Вот что в связи с этим вспоминается мне: очарованная поэзией этих схем жизни, с головой утонувшая в них, я тем не менее и тогда с женской проницательностью улавливала в них нечто, от чего с болью отворачивалась, стараясь не анализировать, не замечать. Это «нечто» был чисто мужской творческий эгоизм (назовем его условно так) растущего сознания одаренного художника. Он был неизбежен в художнике, пока тот не созреет в полного человека, к чему и пришел Олег в конце своей жизни. А сейчас это была неизбежная нехватка сил на внимание к любимому человеку, из которого Олег творил образ своей мечты.
«Будь святой. Нет для тебя достойной одежды на земле, кроме иноческой мантии». Мантию, тем не менее, надо было видеть Олегу на ее плечах. Мудрой, прекрасной, царственной Варварой или Екатериной — не менее, такой хотел он видеть девушку, которую в тайне сердца полюбил.
К чему же эта любовь здесь, на земле, призывала его и обязывала? Ни к чему! Олег переживал ее в те первые годы лишь как материал для создания философской работы — эстетической картины своего видения Вселенной. Это он понял впоследствии сам.
Зимой 1926 года в Москве Олег пишет мне свое следующее письмо, посвященное житию преподобного Авраамия, день памяти которого приходится на день моего рождения. Для спасения своей племянницы Марии, ставшей блудницей в Александрии, Авраамий принимает неузнаваемо-светский вид, становится одним из ее «искателей», а оставшись с ней вдвоем, открывается ей; она раскаивается, и оба возвращаются в пустыню, где завершают свой подвиг спасения. Олег пишет:
«Житие очень поучительно… допустима хитрость в спасении самого различного рода (старый вопрос мистиков и святых: может ли Бог хитрить); допустим с целью спасения даже маскарад, т. е. прямая ложь; допустимо с целью спасения „мясо ясти благословенныя ради цели“. Итак, допустим целый ряд хитростей, но особенных — хитростей художественных, творческих, великолепная философия, доброзрачный храм, высокая воинская шапка. Апофеоз: принятие на себя чужого греха (не про нас писано). Слово „хитрость“ режет ухо. Это ничего. Ревность Божия восхитительна, ярость Его возбуждает в нас огонь любви. Хитрость Софии — эпитетов не хватает!»
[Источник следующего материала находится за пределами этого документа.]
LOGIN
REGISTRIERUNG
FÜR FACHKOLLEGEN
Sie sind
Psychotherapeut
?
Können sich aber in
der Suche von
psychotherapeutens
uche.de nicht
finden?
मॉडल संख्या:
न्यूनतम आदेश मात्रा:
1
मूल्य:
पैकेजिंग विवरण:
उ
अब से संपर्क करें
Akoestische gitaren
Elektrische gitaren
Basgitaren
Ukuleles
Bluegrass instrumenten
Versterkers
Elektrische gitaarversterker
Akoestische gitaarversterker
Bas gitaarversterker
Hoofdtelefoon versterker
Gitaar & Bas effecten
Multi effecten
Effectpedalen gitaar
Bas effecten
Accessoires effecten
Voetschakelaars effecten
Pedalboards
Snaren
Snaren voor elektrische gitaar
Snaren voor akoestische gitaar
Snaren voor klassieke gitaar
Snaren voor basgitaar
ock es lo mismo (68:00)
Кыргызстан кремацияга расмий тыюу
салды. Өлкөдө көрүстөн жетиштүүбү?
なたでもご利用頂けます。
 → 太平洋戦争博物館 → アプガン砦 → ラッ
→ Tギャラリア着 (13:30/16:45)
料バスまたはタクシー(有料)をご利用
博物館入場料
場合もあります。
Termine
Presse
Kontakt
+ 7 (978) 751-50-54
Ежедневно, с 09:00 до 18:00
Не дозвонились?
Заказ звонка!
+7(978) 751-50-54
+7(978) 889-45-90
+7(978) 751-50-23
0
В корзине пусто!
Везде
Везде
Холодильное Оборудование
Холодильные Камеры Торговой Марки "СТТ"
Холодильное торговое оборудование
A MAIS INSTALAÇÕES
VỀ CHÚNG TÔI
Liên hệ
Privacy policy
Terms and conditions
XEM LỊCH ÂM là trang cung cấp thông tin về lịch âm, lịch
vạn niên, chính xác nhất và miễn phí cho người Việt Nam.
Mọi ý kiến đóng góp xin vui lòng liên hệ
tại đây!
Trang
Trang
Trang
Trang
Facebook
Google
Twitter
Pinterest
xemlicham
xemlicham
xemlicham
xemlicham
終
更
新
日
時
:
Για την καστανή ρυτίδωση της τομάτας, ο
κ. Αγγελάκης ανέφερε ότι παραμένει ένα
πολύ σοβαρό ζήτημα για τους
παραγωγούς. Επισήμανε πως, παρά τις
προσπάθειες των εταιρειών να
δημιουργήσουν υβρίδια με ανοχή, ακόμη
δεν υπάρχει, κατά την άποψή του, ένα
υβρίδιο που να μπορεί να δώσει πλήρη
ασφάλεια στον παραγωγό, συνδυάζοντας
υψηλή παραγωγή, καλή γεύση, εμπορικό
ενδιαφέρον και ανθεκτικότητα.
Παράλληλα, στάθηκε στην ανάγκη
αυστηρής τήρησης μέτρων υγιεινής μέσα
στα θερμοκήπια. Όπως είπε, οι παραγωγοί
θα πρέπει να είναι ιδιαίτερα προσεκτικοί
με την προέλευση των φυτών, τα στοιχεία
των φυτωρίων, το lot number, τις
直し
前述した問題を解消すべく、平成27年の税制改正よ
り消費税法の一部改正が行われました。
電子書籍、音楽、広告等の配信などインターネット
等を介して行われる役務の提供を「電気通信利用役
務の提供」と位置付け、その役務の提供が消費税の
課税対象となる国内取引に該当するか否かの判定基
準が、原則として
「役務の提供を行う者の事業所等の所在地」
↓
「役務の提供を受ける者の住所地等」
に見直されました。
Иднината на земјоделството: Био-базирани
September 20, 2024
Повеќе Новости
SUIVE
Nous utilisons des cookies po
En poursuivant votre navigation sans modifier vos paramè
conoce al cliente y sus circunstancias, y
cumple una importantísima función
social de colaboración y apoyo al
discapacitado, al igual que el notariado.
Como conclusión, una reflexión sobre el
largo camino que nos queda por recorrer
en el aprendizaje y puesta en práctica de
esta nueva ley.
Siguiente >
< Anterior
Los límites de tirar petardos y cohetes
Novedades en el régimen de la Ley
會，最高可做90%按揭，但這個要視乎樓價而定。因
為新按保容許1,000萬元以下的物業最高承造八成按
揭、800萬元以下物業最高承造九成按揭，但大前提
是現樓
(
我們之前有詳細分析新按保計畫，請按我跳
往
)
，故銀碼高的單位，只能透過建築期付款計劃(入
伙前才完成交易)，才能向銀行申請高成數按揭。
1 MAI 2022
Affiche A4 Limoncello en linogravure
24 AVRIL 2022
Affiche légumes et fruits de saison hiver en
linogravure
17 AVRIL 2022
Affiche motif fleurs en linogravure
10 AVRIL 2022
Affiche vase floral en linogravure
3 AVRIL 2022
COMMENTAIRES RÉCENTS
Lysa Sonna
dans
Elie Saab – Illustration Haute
Много лет я не прикасалась к этим письмам, но теперь решилась их перечитать. И снова, как всегда, глубокая скорбь наполнила душу: не сумела прожить свою единственную жизнь! Я не могла ни читать, ни думать — бросилась в сон, как в забвенье, и утром проснулась с новым чувством: впервые я почувствовала смысл того, что записывает в дневнике Пришвин при последнем чтении в 1953 году незадолго до смерти (и в который раз!) писем Олега: «Читаю замечательные письма Олега и еще больше сознаю понятый путем личного опыта облик Ляли»; «Как много в этом смысла: оправдать! Положу все на это и Лялю свою оправдаю» {160}. И я смогла писать дальше о том, как все было.
Итак, наступил год моего короткого счастья.
Можно ли такое чувство назвать любовью? Мы были на том подъеме молодых сил, который не оставлял даже места сомнению. Не было у нас тогда в душе границы между личным и общим, но не так, чтобы мир обеднел и поблек — нет, он весь был как наша собственная душа. Я видела однажды старинную картину, возможно, то была икона, изображавшая душу, как неиссякаемый сосуд, причем вода переливалась через его край, а чаша наполнялась льющимся в нее сверху потоком. «Неупиваемая чаша» запомнилась мне славянская надпись под ней.
Что же это было с нами? — мечтательность, романтика, самообман или прикосновение к миру вечных ценностей? Горделивое «гнушение» законами природы, которым подчинен весь мир («все, но не мы!»)? Или, страшно сказать! — в своих неопытных руках мы держали тогда дар
Однажды я услышала обрывок разговора наших матерей:
— Страшно за них! Живут, не понимая, с чем играют, и какова вокруг жизнь, и что их ждет, — так говорила одна.
— Да, страшно! — отвечает другая. — Но нельзя их смущать, сбивать своей опытностью.
«Это не про нас, — подумала я. — Нам-то какое дело!» Но Олегу почему-то об услышанном не рассказала.